→ Source data
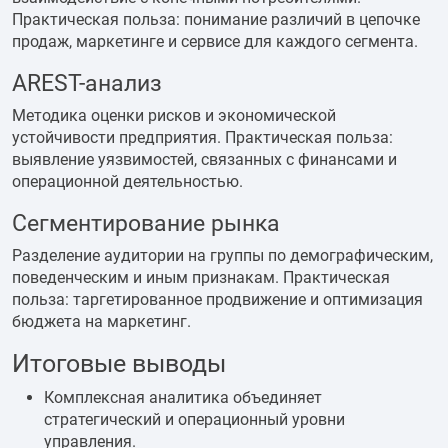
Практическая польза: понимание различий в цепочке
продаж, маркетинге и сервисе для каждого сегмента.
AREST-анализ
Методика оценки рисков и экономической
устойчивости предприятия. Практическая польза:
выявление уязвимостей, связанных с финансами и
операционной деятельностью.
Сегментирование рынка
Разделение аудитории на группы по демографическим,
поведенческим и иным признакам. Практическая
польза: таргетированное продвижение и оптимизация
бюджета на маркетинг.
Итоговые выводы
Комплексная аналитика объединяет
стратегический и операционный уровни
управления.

→ Action item
The expected output is the full material above, unaltered, with pictures removed.

→ Expected answer
Практическая польза: понимание различий в цепочке
продаж, маркетинге и сервисе для каждого сегмента.
AREST-анализ
Методика оценки рисков и экономической
устойчивости предприятия. Практическая польза:
выявление уязвимостей, связанных с финансами и
операционной деятельностью.
Сегментирование рынка
Разделение аудитории на группы по демографическим,
поведенческим и иным признакам. Практическая
польза: таргетированное продвижение и оптимизация
бюджета на маркетинг.
Итоговые выводы
Комплексная аналитика объединяет
стратегический и операционный уровни
управления.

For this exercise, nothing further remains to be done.